What is an Apache Iceberg Manifest List and Manifest?
Apache Iceberg is a powerful table format explicitly designed to manage massive analytical datasets within cloud object stores. It introduces concepts like hidden partitioning, schema evolution, and time travel that provide superior organization, efficient updates, and flexibility when compared to traditional file-based approaches like Hive tables.
At the heart of Iceberg's efficient handling of large datasets lie manifests and manifest lists. Manifests are specialized files that track the data files belonging to a table, along with relevant metadata. Manifest lists act as indexes or catalogs for manifests, aiding in the faster discovery of relevant data when queries are made.
Manifests: The Backbone of an Iceberg Table
Definition: An Iceberg manifest is an immutable file, formatted in Avro, that essentially provides a list of data files within the table. Crucially, it also stores specific metadata about these files, making it a treasure trove of information for tasks such as query planning.
Composition: Let's unpack the details that make up a manifest:
Partition Data Tuple: Each data file listed in a manifest must be accompanied by the values corresponding to its partition columns. This way, even without looking at the data file itself, you understand how that file's data is partitioned.
Metrics/Statistics: Manifests store column-level metrics such as minimum and maximum values, the number of null values, and distinct value counts. These aid in performance optimizations during query execution.
Tracking Information: Essential components like file path, format (e.g., Parquet, ORC), schema details, and other tracking information form the core of a manifest.
Role in Table Snapshots: Iceberg table snapshots, which represent the table's state at a specific point in time, are constructed using manifests. Think of snapshots as collections of related manifests that paint a picture of the table at that instant.
Types: Iceberg handles deletions gracefully with two types of manifests:
Data Manifests: These contain details about regular data files that hold the table's content.
Delete Manifests: These specifically list "delete files," which contain rows or entries marked for deletion. Iceberg processes these delete files to correctly filter data upon reading.
Manifest Lists: Management and Metadata Organization
Definition: A manifest list acts like a metadata file dedicated to the management of the individual manifests associated with a particular table snapshot.
Purpose: The primary functions of manifest lists revolve around efficiency and maintaining order:
Accelerate Metadata Operations: Instead of reading through potentially numerous individual manifests to assess a table's state, manifest lists provide helpful precomputed summaries.
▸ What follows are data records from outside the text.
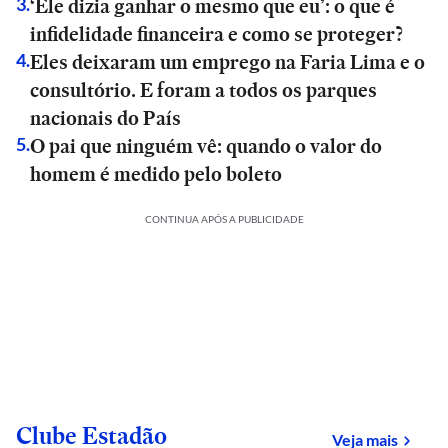
‘Ele dizia ganhar o mesmo que eu’: o que é
3
.
infidelidade financeira e como se proteger?
Eles deixaram um emprego na Faria Lima e o
4
.
consultório. E foram a todos os parques
nacionais do País
O pai que ninguém vê: quando o valor do
5
.
homem é medido pelo boleto
CONTINUA APÓS A PUBLICIDADE
Clube Estadão
sobre
Veja mais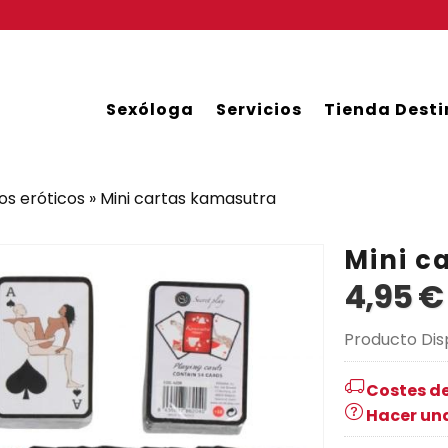
Sexóloga
Servicios
Tienda Desti
os eróticos
»
Mini cartas kamasutra
Mini c
4,95 
Producto Dis
Costes de
Hacer un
These summaries include partition value ranges and statistics like the number of files added, deleted, or existing.
Snapshot Sequencing: Keeping track of the sequence of changes to a table is crucial. Manifest lists assign sequence numbers to manifests, helping Iceberg track the correct chronological order of table snapshots.
Components: Let's dive into the types of information a manifest list stores:
Manifest File Metadata: For each manifest within a snapshot, a manifest list tracks the manifest's path, file length, the partition spec ID used, and more.
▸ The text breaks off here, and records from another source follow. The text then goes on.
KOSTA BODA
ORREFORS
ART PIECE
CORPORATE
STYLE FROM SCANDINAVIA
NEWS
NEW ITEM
Summary Metadata: To make query planning fast, manifest lists include the counts of added, existing, and deleted files within the snapshot. Further, partition summaries offer insights into the distribution of data values within each partition of the table.
Scan Planning and Optimization
Role of Manifests and Manifest Lists: When you execute a query against an Iceberg table, manifests and manifest lists work in tandem to intelligently locate the relevant data and streamline the scan process.
Process: Let's break down the key steps involved:
Filtering Manifests: Iceberg starts by filtering out entire manifests it knows are unrelated to your query. It performs this initial filtering efficiently via file counts or by leveraging partition summaries offered in the manifest list.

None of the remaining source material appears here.